Koalisi Masyarakat Sipil menilai kehadiran kelompok yang tak memihak kedua pasangan politisi itu seharusnya dibaca sebagai ekspresi protes atau penghukuman terhadap mekanisme penentuan capres-cawapres oleh partai politik yang masih didominasi pertimbangan politik praktis dan mengesampingkan nilai-nilai seperti integritas individu, ataupun rekam jejak yang bersih, anti-korupsi, dan berpihak pada hak asasi manusia
Mereka juga memilih terbatasnya pilihan calon-calon pemimpin bukanlah terjadi secara alamiah melainkan didesain dan dibentuk sedemikian rupa.
Menurut mereka hal tersebut dapat dilihat dari kondisi-kondisi antara lain syarat terbentuknya partai yang dipaksakan nasional, sehingga hanya partai-partai modal besar yang dapat ikut pemilu dan sistem politk menutup adanya partai lokal, kecuali di Aceh yang memiliki Otonomi Khusus.
Mereka juga menilai dalam sistem partai modal besar itu, masih ada sistem presidential threshold, di mana seseorang hanya bisa dicalonkan sebagai presiden jika didukung 20 persen dari jumlah kursi di DPR atau 25 persen suara nasional.
Jadi meski sebuah partai politik telah lolos verifikasi nasional dengan syarat yang berat dan berbiaya mahal, telah punya kursi di DPR, tapi tidak dapat serta merta mencalonkan siapapun sebagai Presiden Republik Indonesia.
Syarat yang berat untuk mengajukan calon presiden ini, memaksa sesama partai modal besar, bergabung menjadi kekuatan modal yang lebih besar agar dapat mencalonkan seseorang sebagai presiden.

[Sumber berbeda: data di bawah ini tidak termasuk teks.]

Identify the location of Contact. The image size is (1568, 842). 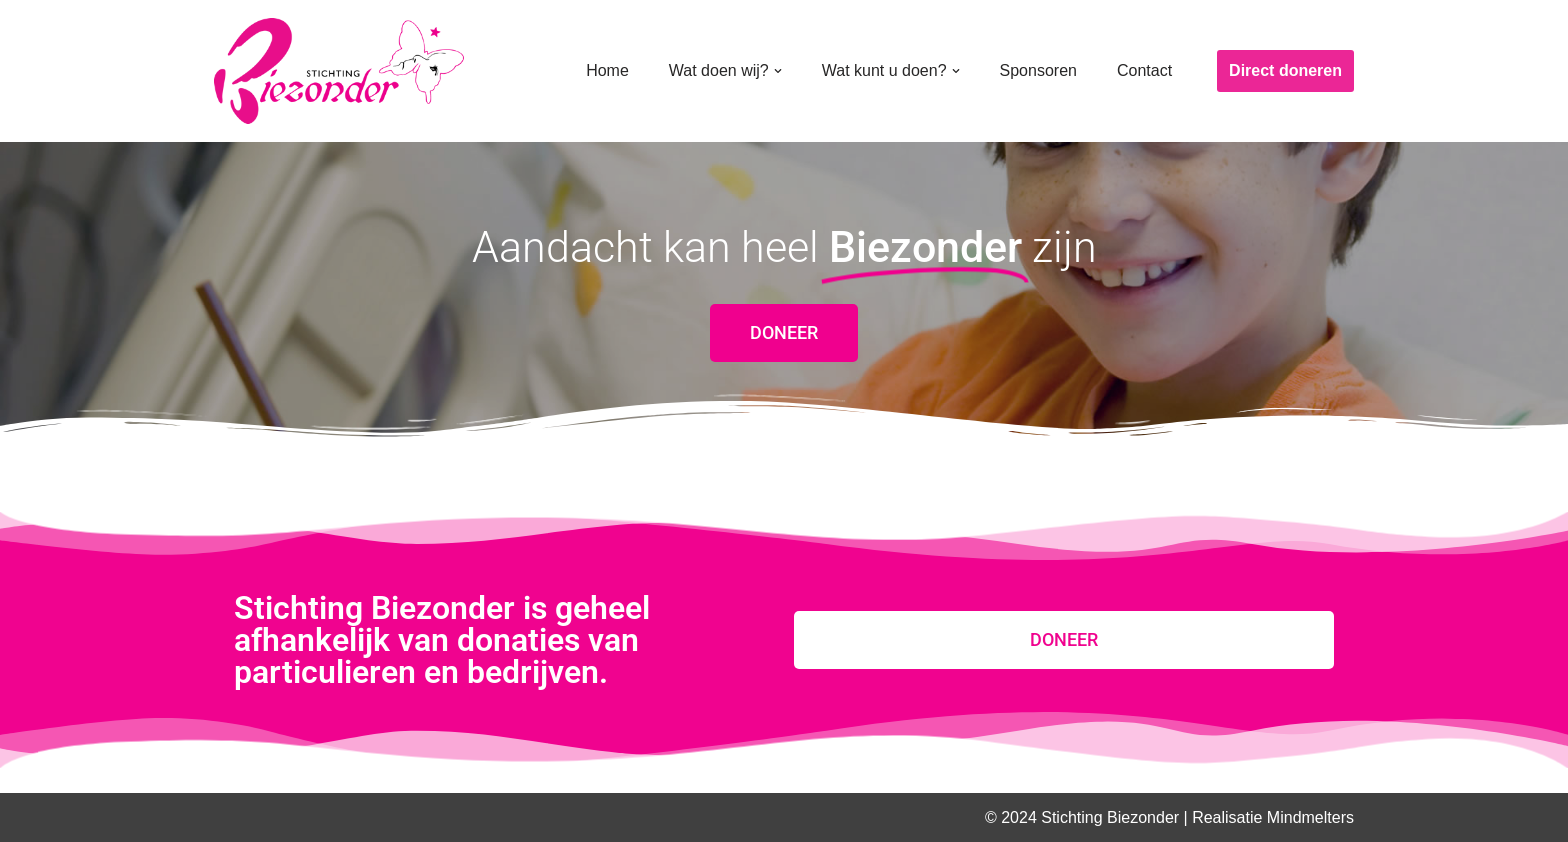 (1144, 70).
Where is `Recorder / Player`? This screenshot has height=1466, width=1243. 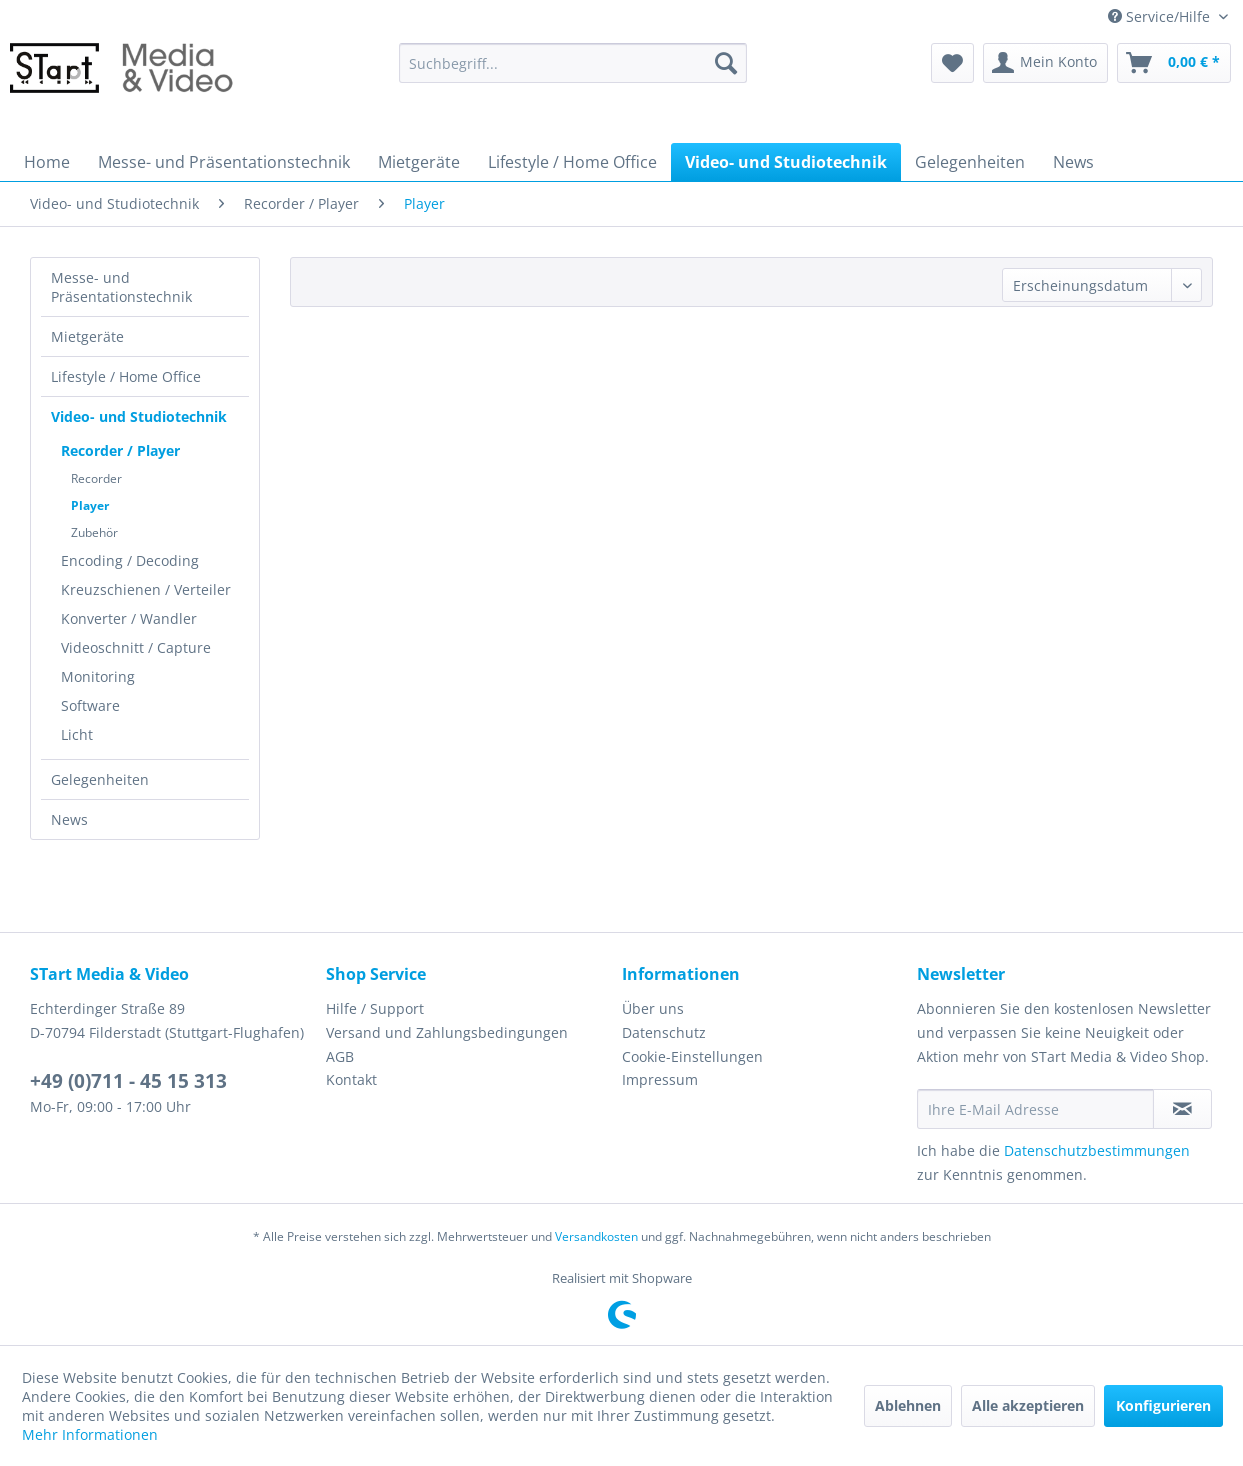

Padahal, pengalaman memiliki presiden secara langsung selama tiga kali sejak 2004, menunjukkan bahwa calon yang diinginkan masyarakat umum bisa berbeda dengan calon-calonyang dikehendaki kumpulan partai modal besar ini
Selain itu, Koalisi Masyarakat Sipil juga menilai para oligarki para elit ini semakin dikunci dengan tidak ada peluang mengajukan calon presiden independen meski gubernur, bupati, atau walikota dapat dicalonkan dari jalur independen.
Mereka juga menilai sistem rekrutmen pejabat publik lewat mesin-mesin partai modal besar bersama para sponsornya ini (oligarki) tidak selalu menjamin hasil yang baik.
Mereka mencatat, dalam 13 tahun terakhir, terdapat 392 kepala daerah yang tersangkut kasus korupsi dan sebagian besar dari mereka dipastikan adalah pejabat yang disorongkan dan didukung lewat jalur partai-partai politik.
Dengan sistem politik yang oligarkis dan tertutup seperti ini pun, kedua capres dan cawapres saat ini sama-sama terjebak dalam politik identitas yang menggunakan simbo-simbol agama tertentu semata-mata untuk meraih dukungan.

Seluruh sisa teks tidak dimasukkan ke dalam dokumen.